▼▼▼

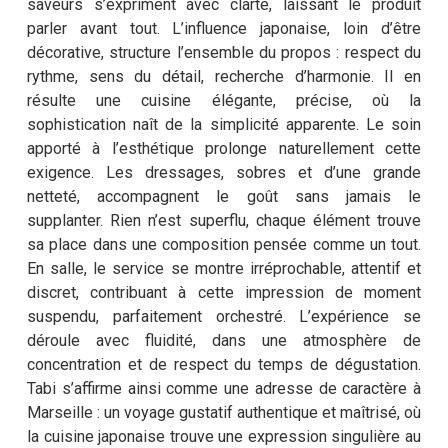
saveurs s’expriment avec clarté, laissant le produit
parler avant tout. L’influence japonaise, loin d’être
décorative, structure l’ensemble du propos : respect du
rythme, sens du détail, recherche d’harmonie. Il en
résulte une cuisine élégante, précise, où la
sophistication naît de la simplicité apparente. Le soin
apporté à l’esthétique prolonge naturellement cette
exigence. Les dressages, sobres et d’une grande
netteté, accompagnent le goût sans jamais le
supplanter. Rien n’est superflu, chaque élément trouve
sa place dans une composition pensée comme un tout.
En salle, le service se montre irréprochable, attentif et
discret, contribuant à cette impression de moment
suspendu, parfaitement orchestré. L’expérience se
déroule avec fluidité, dans une atmosphère de
concentration et de respect du temps de dégustation.
Tabi s’affirme ainsi comme une adresse de caractère à
Marseille : un voyage gustatif authentique et maîtrisé, où
la cuisine japonaise trouve une expression singulière au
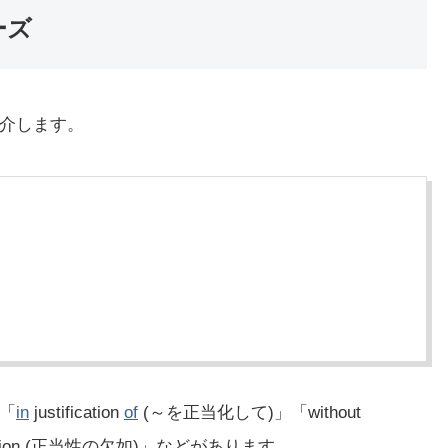
ーズ
を紹介します。
は「
in
justification
of
(～を正当化して)」「without
ification (正当性の欠如)」などがあります。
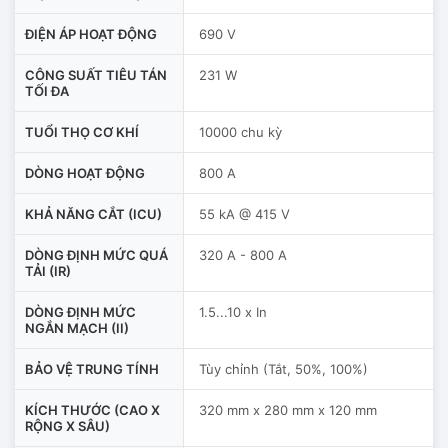
ĐIỆN ÁP HOẠT ĐỘNG
690 V
CÔNG SUẤT TIÊU TÁN
231 W
TỐI ĐA
TUỔI THỌ CƠ KHÍ
10000 chu kỳ
DÒNG HOẠT ĐỘNG
800 A
KHẢ NĂNG CẮT (ICU)
55 kA @ 415 V
DÒNG ĐỊNH MỨC QUÁ
320 A - 800 A
TẢI (IR)
DÒNG ĐỊNH MỨC
1.5...10 x In
NGẮN MẠCH (II)
BẢO VỆ TRUNG TÍNH
Tùy chỉnh (Tắt, 50%, 100%)
KÍCH THƯỚC (CAO X
320 mm x 280 mm x 120 mm
RỘNG X SÂU)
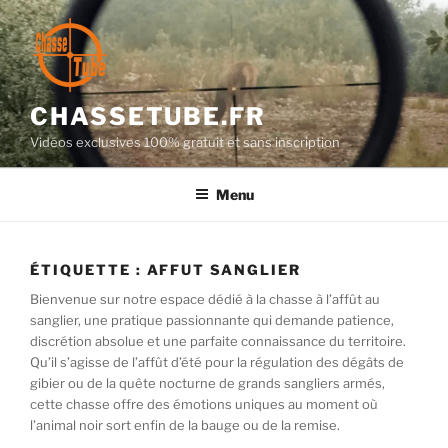
Aller
au
contenu
principal
CHASSETUBE.FR
Vidéos exclusives 100% gratuit et sans inscription
Menu
ÉTIQUETTE :
AFFUT SANGLIER
Bienvenue sur notre espace dédié à la chasse à l’affût au
sanglier, une pratique passionnante qui demande patience,
discrétion absolue et une parfaite connaissance du territoire.
Qu’il s’agisse de l’affût d’été pour la régulation des dégâts de
gibier ou de la quête nocturne de grands sangliers armés,
cette chasse offre des émotions uniques au moment où
l’animal noir sort enfin de la bauge ou de la remise.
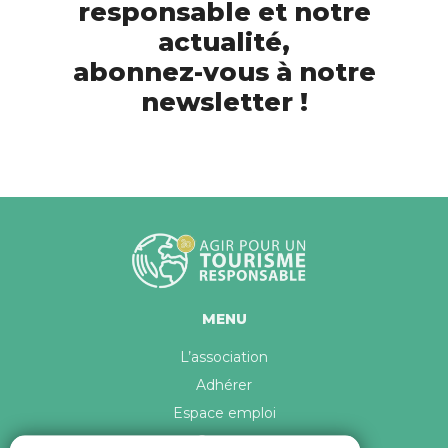
responsable et notre
actualité,
abonnez-vous à notre
newsletter !
MENU
L’association
Adhérer
Espace emploi
Contact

▲▲▲

Problem statement:
Show the lines of the records that include the string "cuisine".

Solution to this problem:
résulte une cuisine élégante, précise, où la
la cuisine japonaise trouve une expression singulière au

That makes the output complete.